In early 2018, H5N6 was discovered in a dead wild bird in Switzerland, in a wild duck in Germany, and in several dead wild birds in the UK, and later in two larger groups (70) of dead wild birds.
However, the current bird deaths cannot be compared to the H5H8 epidemic of 2016-2017, when massive mortality rates were reported among wild waterfowl. Many commercial poultry farms all over Europe were hit by the bird flu epidemic of 2016-2017. The new H5N6 virus has only infected one commercial poultry farm in the Netherlands so far. However, the number of reports of H5N6 in Europe is increasing, so the strain seems to be spreading.
The UAE has banned all "non-heat-treated by-products" of live birds, ornamental birds, chicks, and hatching eggs. Then they added that thermally-treated poultry products (meat and eggs) from all parts of the Netherlands have been cleared for import.

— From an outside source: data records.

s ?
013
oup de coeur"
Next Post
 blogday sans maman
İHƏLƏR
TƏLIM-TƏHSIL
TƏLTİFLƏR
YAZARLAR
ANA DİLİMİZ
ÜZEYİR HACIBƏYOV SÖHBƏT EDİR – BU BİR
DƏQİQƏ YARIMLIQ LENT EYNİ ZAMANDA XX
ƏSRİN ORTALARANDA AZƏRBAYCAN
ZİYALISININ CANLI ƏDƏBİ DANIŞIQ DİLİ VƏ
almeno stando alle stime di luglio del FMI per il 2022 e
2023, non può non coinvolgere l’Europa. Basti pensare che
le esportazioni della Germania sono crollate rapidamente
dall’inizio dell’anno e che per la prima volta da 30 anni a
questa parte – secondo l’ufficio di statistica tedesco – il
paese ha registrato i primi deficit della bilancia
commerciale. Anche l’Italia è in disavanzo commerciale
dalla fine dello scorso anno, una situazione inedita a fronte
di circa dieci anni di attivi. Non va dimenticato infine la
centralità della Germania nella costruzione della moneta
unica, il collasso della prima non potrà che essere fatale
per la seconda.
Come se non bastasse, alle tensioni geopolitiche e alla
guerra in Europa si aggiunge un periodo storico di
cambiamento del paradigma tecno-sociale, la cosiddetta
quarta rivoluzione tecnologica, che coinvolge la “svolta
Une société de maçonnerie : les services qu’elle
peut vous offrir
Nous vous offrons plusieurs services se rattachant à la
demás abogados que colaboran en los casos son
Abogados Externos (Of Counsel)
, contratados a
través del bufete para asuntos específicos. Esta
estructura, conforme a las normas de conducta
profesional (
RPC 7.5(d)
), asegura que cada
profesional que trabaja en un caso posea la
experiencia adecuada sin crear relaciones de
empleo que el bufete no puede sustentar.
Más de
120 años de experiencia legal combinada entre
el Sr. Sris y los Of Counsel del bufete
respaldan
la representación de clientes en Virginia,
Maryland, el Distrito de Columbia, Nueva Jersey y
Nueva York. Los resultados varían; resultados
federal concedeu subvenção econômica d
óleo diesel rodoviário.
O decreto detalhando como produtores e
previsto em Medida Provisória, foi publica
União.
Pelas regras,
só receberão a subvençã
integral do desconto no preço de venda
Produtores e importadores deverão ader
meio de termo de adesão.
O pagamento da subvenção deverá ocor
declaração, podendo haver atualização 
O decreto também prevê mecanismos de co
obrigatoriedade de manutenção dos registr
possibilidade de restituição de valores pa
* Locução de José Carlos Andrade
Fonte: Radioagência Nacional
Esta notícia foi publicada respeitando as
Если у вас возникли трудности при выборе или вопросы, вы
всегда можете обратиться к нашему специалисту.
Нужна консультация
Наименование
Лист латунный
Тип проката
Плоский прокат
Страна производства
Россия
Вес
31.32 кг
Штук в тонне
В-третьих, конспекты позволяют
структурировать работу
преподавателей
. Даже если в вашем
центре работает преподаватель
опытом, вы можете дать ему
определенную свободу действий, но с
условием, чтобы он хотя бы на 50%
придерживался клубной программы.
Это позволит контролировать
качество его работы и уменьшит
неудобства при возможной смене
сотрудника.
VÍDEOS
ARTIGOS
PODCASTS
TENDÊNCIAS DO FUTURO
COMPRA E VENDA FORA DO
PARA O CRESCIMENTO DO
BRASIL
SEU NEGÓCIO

Italy reported another highly pathogenic H5N8 poultry outbreak at a fattening turkey farm in Emilia-Romagna region. The virus killed 1,135 of 17,000 susceptible birds before culling was completed.
Spreading to Asia
Bird flu, or avian influenza (AI), is very infectious among poultry. As soon as bird flu is detected, the government takes measures to prevent the virus from spreading. This includes a ban on transporting poultry in the affected area.
South Korea discovered a new outbreak in Gyeonggi, next to Gangwon, where the 23th Olympic Winter Games were held. This country put on an alert on avian flu after discovering the H5N6 virus at a farm in Pocheon, 46 kilometres from Seoul.
According to the World Health Organisation (WHO), up to the end of January, there were approximately 1,700 people infected by H7N9 in China, around 650 of whom died. Thereby, Chinese agencies had to close the poultry market for 2-3 weeks to limit the spread of the virus.
In Vietnam, an outbreak of avian flu at Dai Ban commune, An Duong district, Haiphong city has just been detected. 3,000 of the 3,400 chickens were infected by H5N6. They were purchased from Thai Nguyen province without a certificate of transportation quarantine and were not vaccinated against bird flu. After the outbreak was detected, all infected chickens were destroyed.
According to the Vietnamese Department of Animal Health, the risk of bird flu arising and spread in the coming time is very high.
Some strains of the avian influenza virus (H7N9, H5N2, H5N8) are able to infect Vietnam through transport, trading, consumption or smuggled poultry products, especially in the northern border provinces and the provinces and cities with high consumption of illegal poultry products.
In February, the Vietnamese Ministry of Agriculture and Rural Development has issued an urgent document to strengthen the prevention of avian flu and other influenza virus strains in the country. Thereby, all provinces need to actively prevent the influenza virus, strengthen inspection, and prevent illegal imports, as well as strictly monitor local poultry farms to detect and treat outbreaks in the shortest time possible.